▶ **What is being asked**
From the entries provided below, copy each line that contains the word "style".

==================================================

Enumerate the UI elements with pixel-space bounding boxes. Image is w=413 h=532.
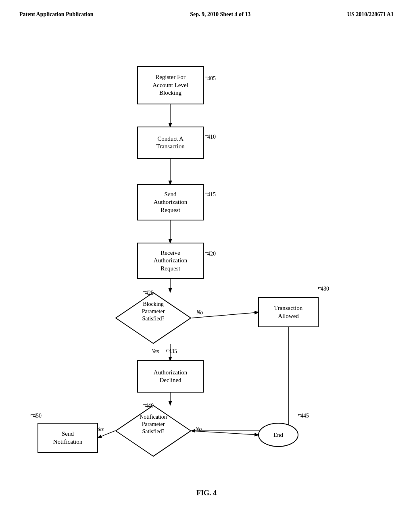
box-transaction-allowed: TransactionAllowed (258, 297, 319, 327)
header-center: Sep. 9, 2010 Sheet 4 of 13 (190, 11, 250, 18)
box-receive-auth: ReceiveAuthorizationRequest (137, 243, 204, 279)
box-auth-declined: AuthorizationDeclined (137, 360, 204, 393)
svg-marker-9 (116, 293, 191, 343)
header-right: US 2010/228671 A1 (347, 11, 394, 18)
box-send-auth: SendAuthorizationRequest (137, 184, 204, 220)
label-yes-440: Yes (96, 426, 104, 432)
box-register: Register ForAccount LevelBlocking (137, 66, 204, 104)
box-conduct: Conduct ATransaction (137, 127, 204, 159)
label-no-440: No (195, 426, 202, 432)
label-yes-425: Yes (152, 348, 159, 355)
box-send-notification: SendNotification (38, 423, 98, 453)
svg-marker-10 (116, 405, 191, 456)
fig-caption: FIG. 4 (0, 489, 413, 497)
diamond-blocking: BlockingParameterSatisfied? (115, 292, 192, 344)
label-no-425: No (196, 310, 203, 316)
header-left: Patent Application Publication (19, 11, 94, 18)
diagram-area: Register ForAccount LevelBlocking 405 ⌐ … (0, 26, 413, 509)
oval-end: End (258, 423, 298, 447)
page-header: Patent Application Publication Sep. 9, 2… (0, 0, 413, 18)
diamond-notification: NotificationParameterSatisfied? (115, 405, 192, 457)
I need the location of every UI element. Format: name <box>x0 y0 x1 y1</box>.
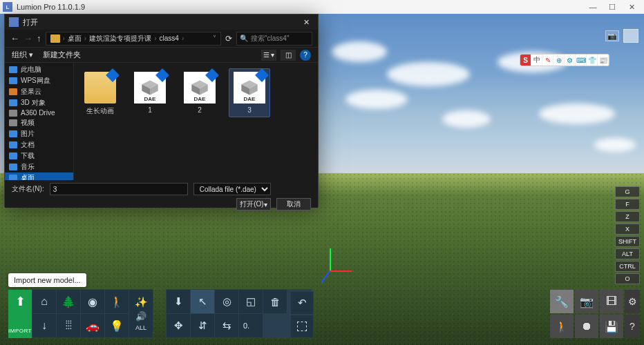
crumb[interactable]: class4 <box>160 34 179 42</box>
dialog-footer: 文件名(N): Collada file (*.dae) 打开(O) ▾ 取消 <box>5 180 318 208</box>
new-folder-button[interactable]: 新建文件夹 <box>43 50 81 60</box>
tree-node[interactable]: 桌面 <box>5 172 73 180</box>
key-hint: Z <box>615 211 640 222</box>
tree-circle-tool[interactable]: ◉ <box>81 290 104 313</box>
crumb[interactable]: 桌面 <box>68 34 82 43</box>
ime-settings-icon[interactable]: ⚙ <box>565 55 576 66</box>
filetype-select[interactable]: Collada file (*.dae) <box>193 183 271 195</box>
nature-tool[interactable]: ⌂ <box>32 290 56 313</box>
key-hint: O <box>615 273 640 284</box>
tree-node-label: A360 Drive <box>21 109 55 117</box>
tree-node[interactable]: 文档 <box>5 139 73 150</box>
import-category[interactable]: ⬆ IMPORT <box>8 290 32 338</box>
build-mode-button[interactable]: 🔧 <box>550 290 574 313</box>
organize-menu[interactable]: 组织 ▾ <box>12 50 33 60</box>
move-horiz-tool[interactable]: ⇆ <box>215 314 238 337</box>
photo-mode-button[interactable]: 📷 <box>575 290 598 313</box>
window-minimize-button[interactable]: — <box>583 0 603 14</box>
record-button[interactable]: ⏺ <box>575 315 598 338</box>
dialog-close-button[interactable]: ✕ <box>299 16 314 28</box>
dialog-title-bar[interactable]: 打开 ✕ <box>5 14 318 30</box>
tree-node-label: 图片 <box>21 129 35 139</box>
tree-node-label: 文档 <box>21 140 35 150</box>
file-item[interactable]: DAE1 <box>129 68 171 117</box>
dialog-help-button[interactable]: ? <box>300 50 311 61</box>
search-input[interactable]: 🔍 搜索"class4" <box>236 32 312 46</box>
tree-node-icon <box>9 130 17 137</box>
tree-node[interactable]: 3D 对象 <box>5 97 73 108</box>
nav-refresh-button[interactable]: ⟳ <box>225 34 232 43</box>
select-tool[interactable]: ↖ <box>191 290 214 313</box>
crumb-dropdown-icon[interactable]: ˅ <box>213 34 216 42</box>
file-name: 2 <box>198 106 202 114</box>
nav-up-button[interactable]: ↑ <box>37 33 41 43</box>
window-close-button[interactable]: ✕ <box>622 0 641 14</box>
preview-pane-button[interactable]: ◫ <box>281 50 296 61</box>
settings-button[interactable]: ⚙ <box>625 290 640 313</box>
fx-all-tool[interactable]: ✨ 🔊 ALL <box>129 290 153 337</box>
place-tool[interactable]: ⬇ <box>167 290 190 313</box>
ime-skin-icon[interactable]: 👕 <box>587 55 598 66</box>
tree-node[interactable]: 视频 <box>5 117 73 128</box>
file-list[interactable]: 生长动画DAE1DAE2DAE3 <box>74 63 318 180</box>
import-label: IMPORT <box>8 328 32 334</box>
tree-node[interactable]: 坚果云 <box>5 86 73 97</box>
mode-panel: 🔧 📷 🎞 ⚙ 🚶 ⏺ 💾 ? <box>550 290 640 338</box>
undo-button[interactable]: ↶ <box>290 291 314 315</box>
ime-news-icon[interactable]: 📰 <box>598 55 609 66</box>
tree-node[interactable]: 音乐 <box>5 161 73 172</box>
tree-node-icon <box>9 99 17 106</box>
help-button[interactable]: ? <box>625 315 640 338</box>
delete-tool[interactable]: 🗑 <box>263 290 287 313</box>
breadcrumb[interactable]: › 桌面 › 建筑渲染专项提升课 › class4 › ˅ <box>46 32 222 46</box>
import-icon: ⬆ <box>12 294 28 309</box>
tree-node[interactable]: 此电脑 <box>5 64 73 75</box>
view-mode-button[interactable]: ☰ ▾ <box>261 50 276 61</box>
person-mode-button[interactable]: 🚶 <box>550 315 574 338</box>
cancel-button[interactable]: 取消 <box>276 198 311 210</box>
person-walk-tool[interactable]: 🚶 <box>105 290 129 313</box>
move-xyz-tool[interactable]: ✥ <box>167 314 190 337</box>
file-item[interactable]: 生长动画 <box>79 68 121 119</box>
movie-mode-button[interactable]: 🎞 <box>600 290 623 313</box>
ime-lang-button[interactable]: 中 <box>531 55 542 66</box>
tree-node[interactable]: A360 Drive <box>5 108 73 117</box>
context-tool[interactable]: ◎ <box>215 290 238 313</box>
ime-add-icon[interactable]: ⊕ <box>553 55 565 66</box>
light-tool[interactable]: 💡 <box>105 314 129 337</box>
folder-tree[interactable]: 此电脑WPS网盘坚果云3D 对象A360 Drive视频图片文档下载音乐桌面OS… <box>5 63 74 180</box>
view-mode-icon[interactable] <box>623 29 638 43</box>
arrow-down-tool[interactable]: ↓ <box>32 314 56 337</box>
window-maximize-button[interactable]: ☐ <box>603 0 622 14</box>
camera-icon[interactable]: 📷 <box>605 30 619 41</box>
crumb[interactable]: 建筑渲染专项提升课 <box>89 34 151 43</box>
car-tool[interactable]: 🚗 <box>81 314 104 337</box>
move-vert-tool[interactable]: ⇵ <box>191 314 214 337</box>
open-button[interactable]: 打开(O) ▾ <box>236 198 271 210</box>
tree-node-label: 坚果云 <box>21 87 41 97</box>
tree-node[interactable]: 图片 <box>5 128 73 139</box>
tree-node[interactable]: WPS网盘 <box>5 75 73 86</box>
axis-value-readout[interactable]: 0. <box>239 314 263 337</box>
file-name: 生长动画 <box>86 106 114 116</box>
save-button[interactable]: 💾 <box>600 315 623 338</box>
nav-forward-button[interactable]: → <box>23 33 32 43</box>
nav-back-button[interactable]: ← <box>10 33 19 43</box>
file-item[interactable]: DAE3 <box>229 68 270 117</box>
tree-node-icon <box>9 110 17 117</box>
ime-float-bar[interactable]: S 中 ✎ ⊕ ⚙ ⌨ 👕 📰 <box>520 54 609 66</box>
marquee-select-button[interactable] <box>290 315 314 338</box>
dae-thumb-icon: DAE <box>234 72 265 103</box>
tree-node-label: WPS网盘 <box>21 76 50 86</box>
tree-node[interactable]: 下载 <box>5 150 73 161</box>
fence-tool[interactable]: ⦙⦙⦙ <box>57 314 80 337</box>
filename-input[interactable] <box>50 183 188 195</box>
ime-edit-icon[interactable]: ✎ <box>542 55 553 66</box>
tree-node-icon <box>9 152 17 159</box>
file-item[interactable]: DAE2 <box>179 68 220 117</box>
ime-keyboard-icon[interactable]: ⌨ <box>576 55 587 66</box>
tree-node-label: 视频 <box>21 118 35 128</box>
scale-tool[interactable]: ◱ <box>239 290 263 313</box>
tree-tool[interactable]: 🌲 <box>57 290 80 313</box>
dialog-title: 打开 <box>23 17 38 28</box>
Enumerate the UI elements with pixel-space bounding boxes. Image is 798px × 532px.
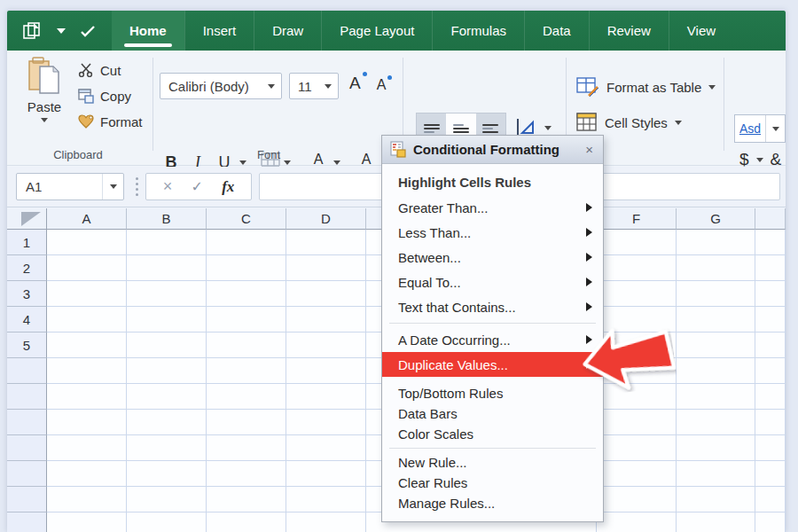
row-header-1[interactable]: 1 bbox=[7, 230, 47, 255]
cell[interactable] bbox=[677, 512, 755, 532]
cell[interactable] bbox=[47, 358, 127, 384]
row-header-blank[interactable] bbox=[7, 358, 47, 384]
row-header-blank[interactable] bbox=[7, 435, 47, 461]
cell[interactable] bbox=[755, 487, 786, 512]
menu-item-color-scales[interactable]: Color Scales bbox=[382, 424, 603, 444]
cell[interactable] bbox=[755, 410, 786, 435]
format-as-table-button[interactable]: Format as Table bbox=[576, 77, 716, 97]
cell[interactable] bbox=[47, 307, 127, 332]
cell[interactable] bbox=[286, 307, 366, 332]
column-header-f[interactable]: F bbox=[597, 208, 677, 230]
cell[interactable] bbox=[207, 461, 286, 487]
cell[interactable] bbox=[286, 384, 366, 410]
cell[interactable] bbox=[47, 255, 127, 281]
tab-view[interactable]: View bbox=[669, 11, 733, 51]
cell[interactable] bbox=[755, 358, 786, 384]
cell[interactable] bbox=[127, 384, 207, 410]
tab-formulas[interactable]: Formulas bbox=[432, 11, 524, 51]
tab-home[interactable]: Home bbox=[112, 11, 184, 51]
cell[interactable] bbox=[207, 384, 286, 410]
cell[interactable] bbox=[286, 410, 366, 435]
cell[interactable] bbox=[677, 384, 755, 410]
cell[interactable] bbox=[677, 230, 755, 255]
cell[interactable] bbox=[677, 255, 755, 281]
enter-button[interactable]: ✓ bbox=[191, 178, 202, 195]
cell[interactable] bbox=[47, 487, 127, 512]
cell[interactable] bbox=[286, 230, 366, 255]
cell[interactable] bbox=[286, 487, 366, 512]
menu-item-clear-rules[interactable]: Clear Rules bbox=[382, 473, 603, 493]
cell[interactable] bbox=[677, 281, 755, 307]
cell[interactable] bbox=[47, 512, 127, 532]
row-header-4[interactable]: 4 bbox=[7, 307, 47, 332]
cell[interactable] bbox=[47, 230, 127, 255]
cell[interactable] bbox=[286, 435, 366, 461]
close-icon[interactable]: × bbox=[583, 142, 596, 157]
format-painter-button[interactable]: Format bbox=[78, 109, 143, 134]
cell[interactable] bbox=[47, 384, 127, 410]
fill-color-dropdown-icon[interactable] bbox=[333, 160, 340, 165]
cell[interactable] bbox=[47, 435, 127, 461]
style-gallery[interactable]: Asd bbox=[734, 114, 786, 143]
menu-item-between[interactable]: Between... bbox=[382, 245, 603, 270]
cell[interactable] bbox=[755, 255, 786, 281]
column-header-g[interactable]: G bbox=[677, 208, 755, 230]
menu-item-top-bottom-rules[interactable]: Top/Bottom Rules bbox=[382, 383, 603, 403]
cell[interactable] bbox=[127, 435, 207, 461]
cell[interactable] bbox=[597, 281, 677, 307]
cell[interactable] bbox=[207, 332, 286, 358]
cell[interactable] bbox=[286, 281, 366, 307]
menu-item-equal-to[interactable]: Equal To... bbox=[382, 270, 603, 294]
cell[interactable] bbox=[677, 435, 755, 461]
tab-insert[interactable]: Insert bbox=[184, 11, 254, 51]
row-header-blank[interactable] bbox=[7, 384, 47, 410]
tab-review[interactable]: Review bbox=[589, 11, 669, 51]
column-header-c[interactable]: C bbox=[207, 208, 286, 230]
cell[interactable] bbox=[47, 461, 127, 487]
cell[interactable] bbox=[207, 281, 286, 307]
name-box-dropdown-icon[interactable] bbox=[110, 184, 117, 189]
cell[interactable] bbox=[597, 435, 677, 461]
cancel-button[interactable]: × bbox=[163, 177, 173, 196]
currency-dropdown-icon[interactable] bbox=[756, 158, 763, 162]
paste-dropdown-icon[interactable] bbox=[41, 118, 48, 122]
menu-item-duplicate-values[interactable]: Duplicate Values... bbox=[382, 352, 603, 377]
copy-button[interactable]: Copy bbox=[78, 83, 143, 108]
formula-bar-handle[interactable] bbox=[136, 177, 138, 196]
name-box[interactable]: A1 bbox=[16, 173, 124, 200]
cell[interactable] bbox=[677, 332, 755, 358]
cell[interactable] bbox=[755, 332, 786, 358]
orientation-dropdown-icon[interactable] bbox=[544, 126, 552, 130]
column-header-b[interactable]: B bbox=[127, 208, 207, 230]
cell[interactable] bbox=[597, 512, 677, 532]
cell[interactable] bbox=[286, 358, 366, 384]
cell[interactable] bbox=[207, 358, 286, 384]
menu-item-text-that-contains[interactable]: Text that Contains... bbox=[382, 294, 603, 319]
cell[interactable] bbox=[677, 307, 755, 332]
cell[interactable] bbox=[677, 487, 755, 512]
insert-function-button[interactable]: fx bbox=[222, 178, 234, 196]
menu-item-data-bars[interactable]: Data Bars bbox=[382, 403, 603, 424]
cell[interactable] bbox=[127, 358, 207, 384]
cell[interactable] bbox=[207, 435, 286, 461]
cell[interactable] bbox=[597, 255, 677, 281]
row-header-3[interactable]: 3 bbox=[7, 281, 47, 307]
cell[interactable] bbox=[755, 512, 786, 532]
cell[interactable] bbox=[286, 512, 366, 532]
cell[interactable] bbox=[127, 410, 207, 435]
font-size-select[interactable]: 11 bbox=[289, 73, 339, 99]
cell[interactable] bbox=[597, 461, 677, 487]
cell[interactable] bbox=[47, 281, 127, 307]
chevron-down-icon[interactable] bbox=[57, 28, 66, 34]
cut-button[interactable]: Cut bbox=[78, 58, 143, 82]
tab-draw[interactable]: Draw bbox=[254, 11, 321, 51]
app-pages-icon[interactable] bbox=[21, 20, 43, 42]
decrease-font-size-button[interactable]: A bbox=[377, 77, 387, 93]
cell[interactable] bbox=[597, 487, 677, 512]
cell[interactable] bbox=[207, 307, 286, 332]
cell[interactable] bbox=[127, 512, 207, 532]
style-gallery-dropdown[interactable] bbox=[765, 115, 785, 142]
row-header-blank[interactable] bbox=[7, 461, 47, 487]
font-name-select[interactable]: Calibri (Body) bbox=[160, 73, 282, 99]
row-header-blank[interactable] bbox=[7, 487, 47, 512]
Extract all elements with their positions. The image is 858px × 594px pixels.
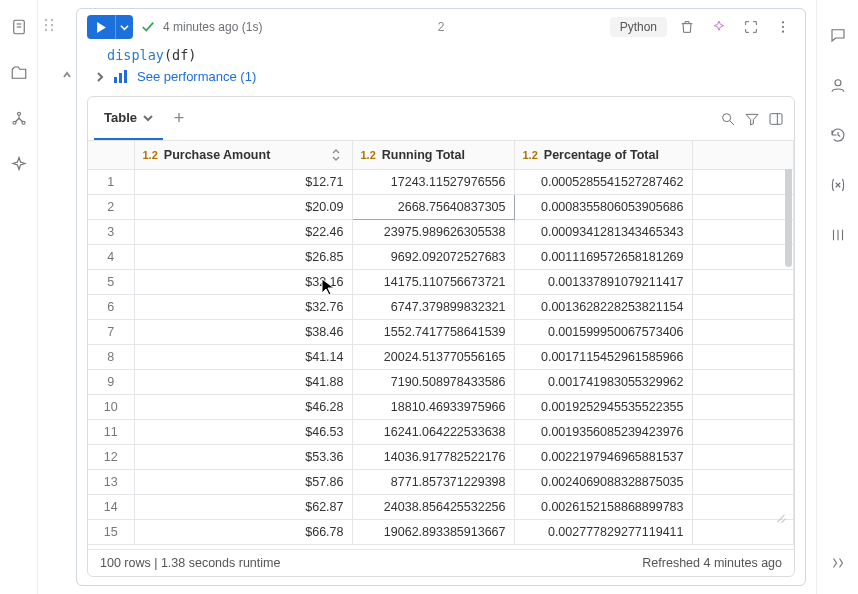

==================================================

▶ **Task result**
style-gallery[interactable]: Asd bbox=[734, 114, 786, 143]
style-gallery-dropdown[interactable] bbox=[765, 115, 785, 142]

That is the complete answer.